Novel experimental approach to evaluate silica–elastomer interactions of vulcanizates

The importance of the silica–polymer interaction in enhancing the performance of green tires is well recognized. However, there has been a lack of a standardized method to accurately characterize this interaction in vulcanizates. This paper introduces a new methodology for characterizing the interaction between polymer and silica, focusing on the impact of filler loading, coupling agents, and amount of sulfur on this interaction. The methodology is based on equilibrium swelling experiments. Conducting the swelling test in an ammonia atmosphere facilitates the elimination of physical interactions.
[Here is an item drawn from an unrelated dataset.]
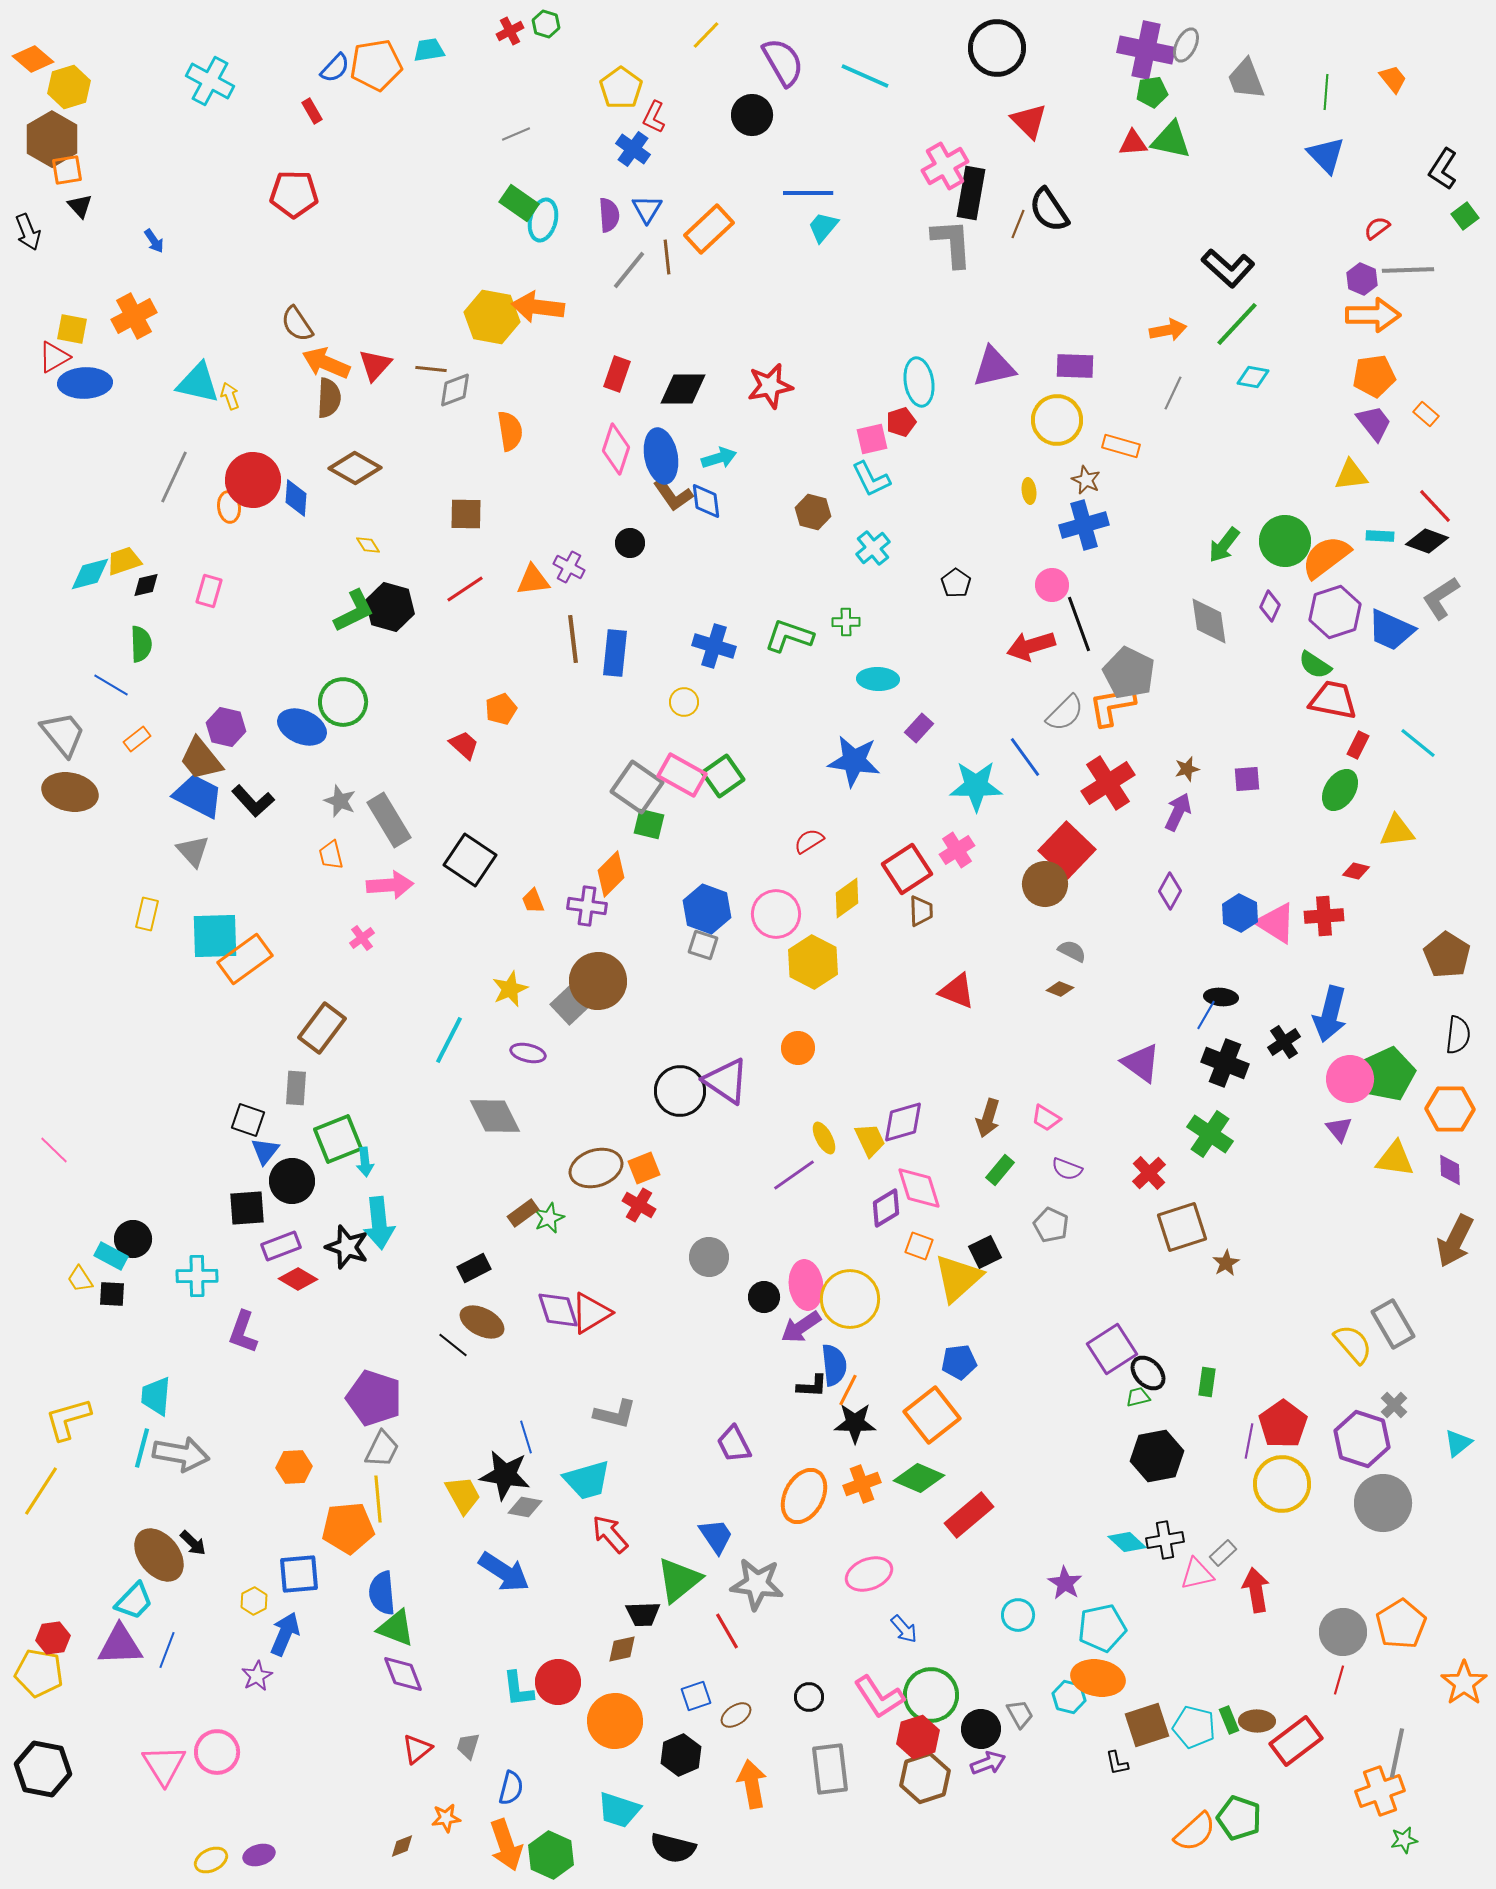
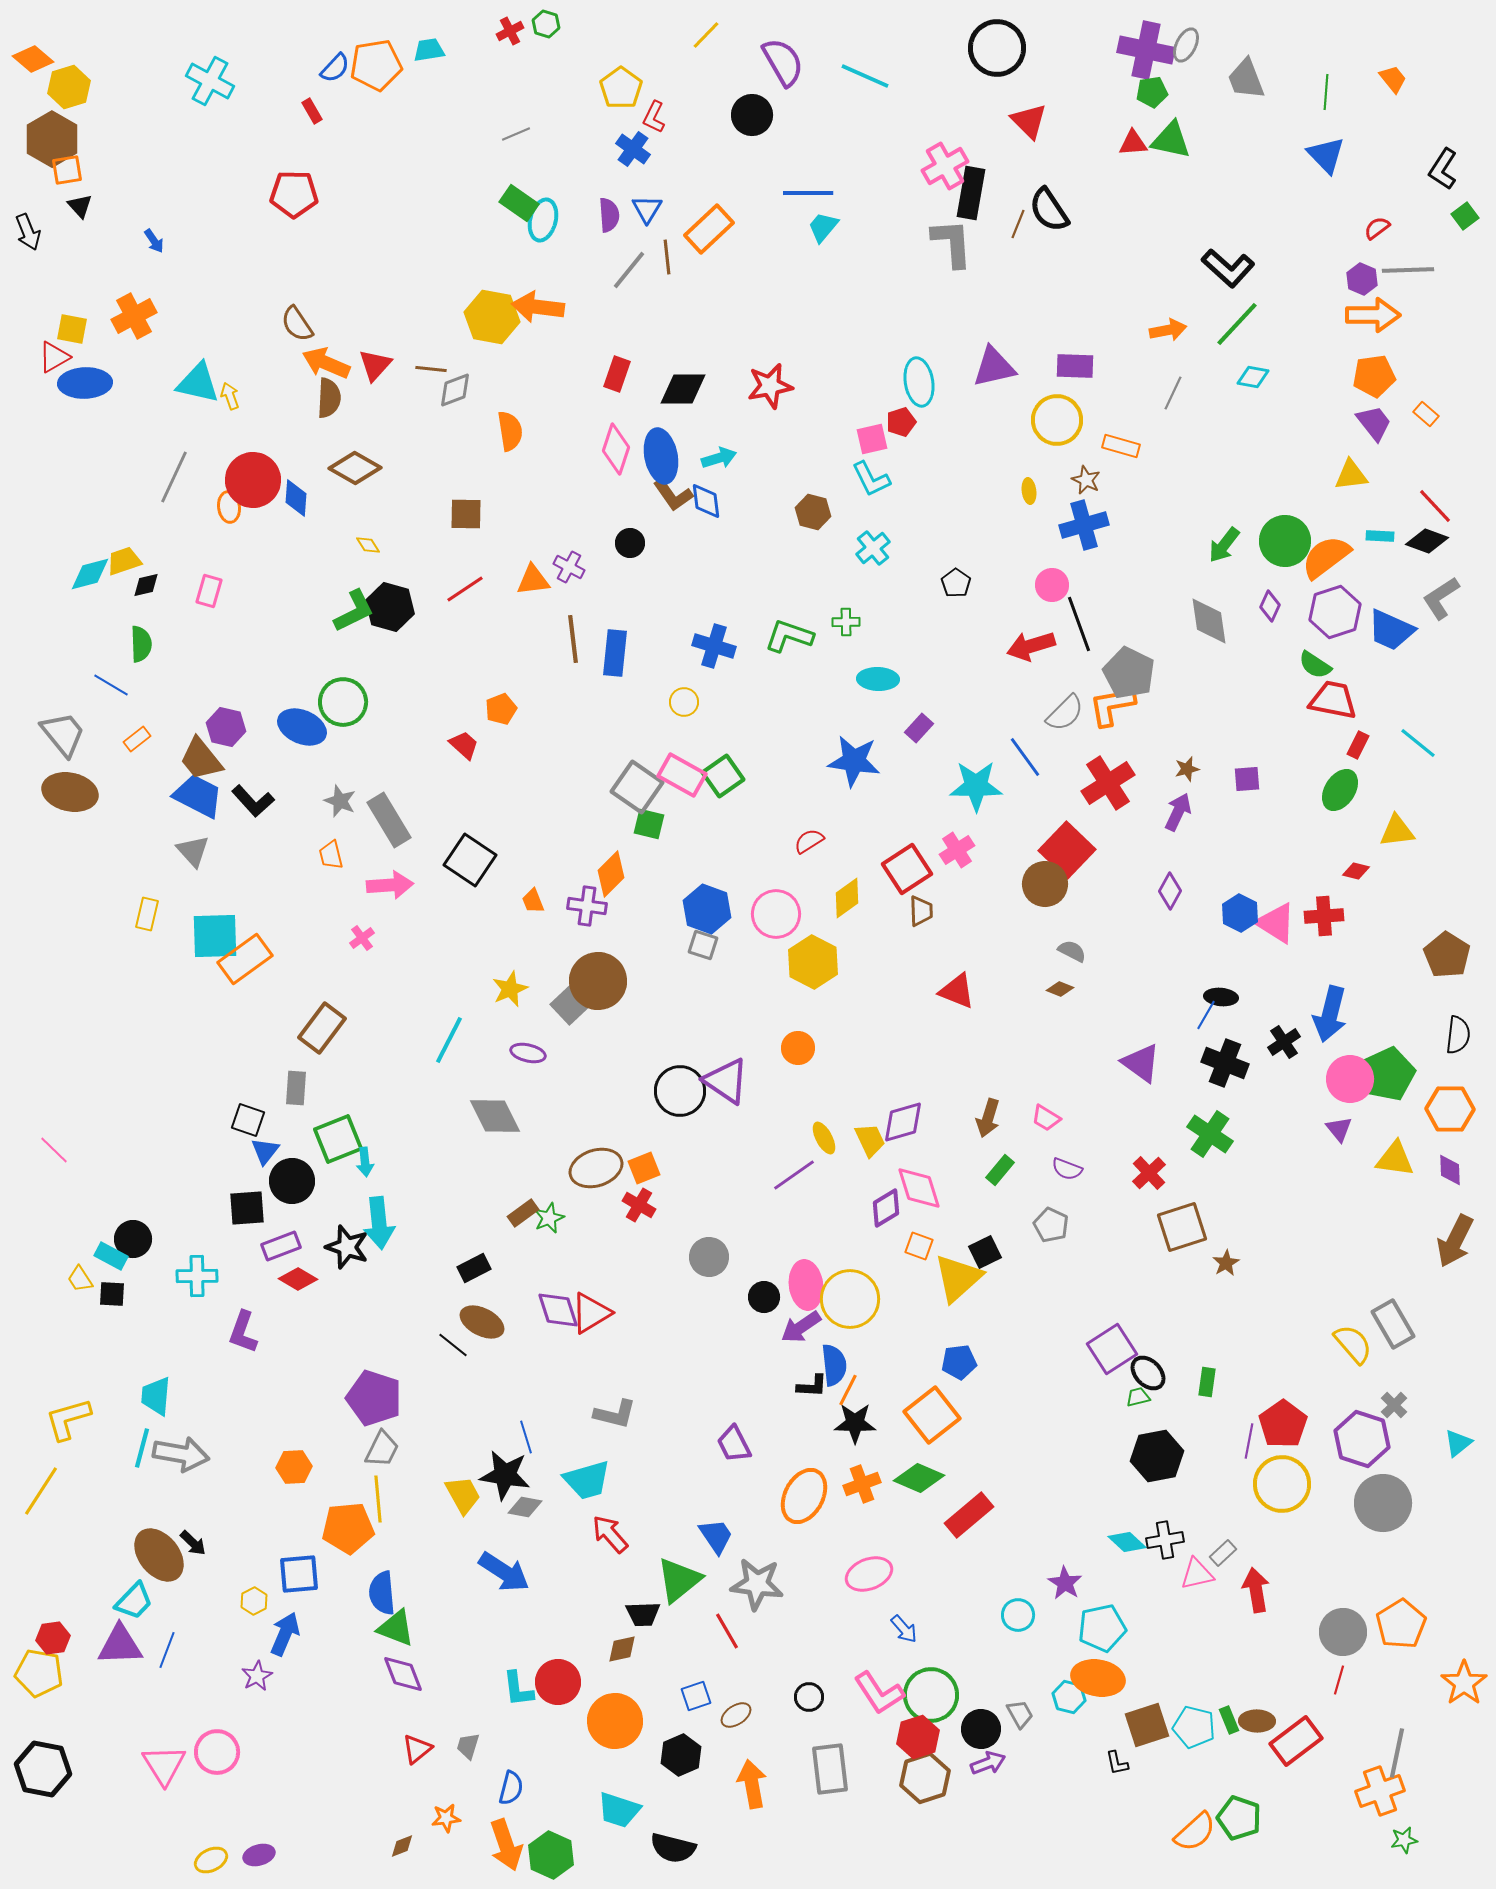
pink L-shape at (879, 1697): moved 4 px up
Consequently, the resulting crosslink density predominantly encompasses that of the rubber matrix and the chemical silica–polymer interaction. Treatment of vulcanizates with hydrofluoric acid serves to nullify the chemical interaction between silica and rubber. Following this process, the equilibrium swelling test enables the determination of the crosslink density of the rubber matrix. As such, the disparity between the crosslink densities obtained after ammonia and after the hydrofluoric acid treatment signifies the chemical interaction between the polymer and silica. The findings revealed that the polymer–silica interaction facilitated by the coupling agent bis[3‐(triethoxysilyl)propyl]tetrasulfide (TESPT) exhibited a notably higher magnitude compared to that enabled by the coupling agent bis[3‐(triethoxysilyl)propyl]disulfide. Moreover, the silica–polymer interaction demonstrated a positive correlation with both silica/TESPT loading and sulfur content. It is worth noting that this paper provides one solution and theoretical basis for calculating polymer–filler interactions in crosslinked composites by dissolving fillers.Highlights Experimental method for quantitative evaluation of silica–polymer interaction. The method can also be applied to crosslinked polymer/nanofiller composites. TESPT is a more potent silane than TESPD, even sulfur is compensated. Polymer–filler interaction is deeply affected by polysulfide‐polymer reaction.